Columbia Borough Shooting

Nicholas Mills, 19, died on July 29 from a shooting that happened inside his home at 102 North Third Street, in Columbia Borough. Police arrested Antonio Acosta, 17, who told police he pulled out a gun from the couch cushions and accidentally shot Mills in the neck while playing with the weapon. 

Officials have dropped a third-degree murder charge against the Columbia teen accused of shooting a friend with a gun he told police he thought wasn't loaded.

Antonio Acosta, 17, was charged July 30 with third-degree murder and involuntary manslaughter in the death of 19-year-old Nicholas Mills inside Mills' home on North Third Street.

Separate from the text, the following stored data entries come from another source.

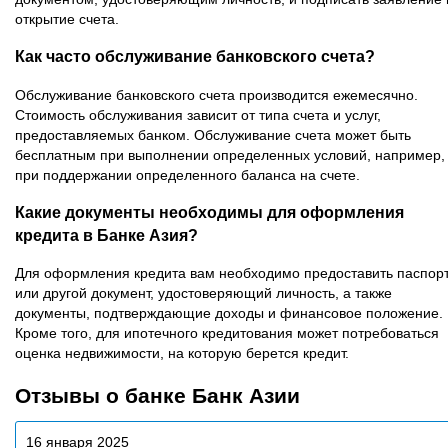
открытие счета.
Как часто обслуживание банковского счета?
Обслуживание банковского счета производится ежемесячно.
Стоимость обслуживания зависит от типа счета и услуг,
предоставляемых банком. Обслуживание счета может быть
бесплатным при выполнении определенных условий, например,
при поддержании определенного баланса на счете.
Какие документы необходимы для оформления
кредита в Банке Азия?
Для оформления кредита вам необходимо предоставить паспор
или другой документ, удостоверяющий личность, а также
документы, подтверждающие доходы и финансовое положение.
Кроме того, для ипотечного кредитования может потребоваться
оценка недвижимости, на которую берется кредит.
Отзывы о банке Банк Азии
16 января 2025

Police withdrew the third-degree murder charge against Acosta on Friday, according to a news release from the Lancaster County District Attorney's Office.

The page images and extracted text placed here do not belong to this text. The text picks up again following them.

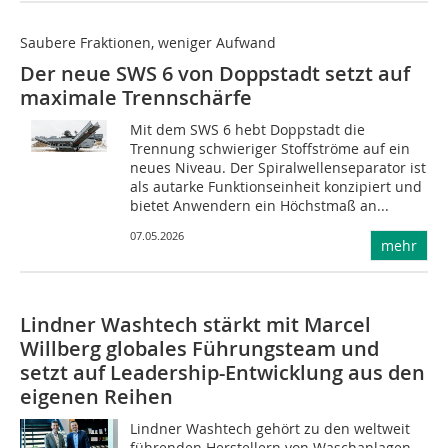
Saubere Fraktionen, weniger Aufwand
Der neue SWS 6 von Doppstadt setzt auf
maximale Trennschärfe
Mit dem SWS 6 hebt Doppstadt die
Trennung schwieriger Stoffströme auf ein
neues Niveau. Der Spiralwellenseparator ist
als autarke Funktionseinheit konzipiert und
bietet Anwendern ein Höchstmaß an...
07.05.2026
mehr
Lindner Washtech stärkt mit Marcel
Willberg globales Führungsteam und
setzt auf Leadership-Entwicklung aus den
eigenen Reihen
Lindner Washtech gehört zu den weltweit
führenden Herstellern von Waschanlagen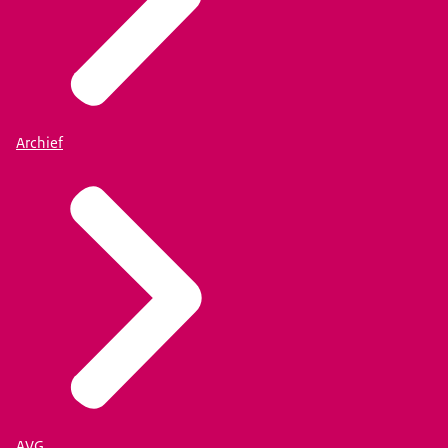
Archief
AVG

In the same release, the district attorney's office said "a 17-year-old Lancaster County boy" was charged with involuntary manslaughter, receiving a stolen firearm and persons not to possess firearms regarding the July 29 homicide.

The Juvenile Act prohibits the district attorney's office from naming the charged juvenile. The district attorney's office said it is exploring the option of petitioning to have the case tried in criminal court.

Reason for change

Police said Acosta picked up the gun, took out the magazine and fired the shot, which hit Mills in the upper chest.

A female juvenile witness told police a 21-year-old man in the room at the time of the shooting told Acosta not to play with the gun because it was not a toy, according to the charging documents first filed against Acosta.

The timeline around when the magazine was dropped wasn't clear, according to spokesman Brett Hambright. For that reason, there was probable cause to support a third-degree murder charge at first, he said.

Police were not initially able to talk to the 21-year-old man but did so as the investigation continued, according to the district attorney's office.

After talking with him, police learned the magazine was dropped as reaction to the warning, Hambright said. That was “crucial from our perspective,” Hambright said, to determine the appropriate charge.

Similar case

The case bears similarities to a Mountville homicide involving teens in 2016.

A 17-year-old was charged in juvenile court with involuntary manslaughter and theft of a firearm after firing a gunshot at his friend Ibram Hanna on Aug. 12, 2016.

Later court testimony revealed that Rosado removed the clip and believed the gun to be empty, according to the testimony.

In December 2016, a judge ruled the case should be moved from juvenile to adult court. The 17-year-old, George Rosado, pleaded guilty and was sentenced to three to six years in state prison followed by 10 years of probation for the killing.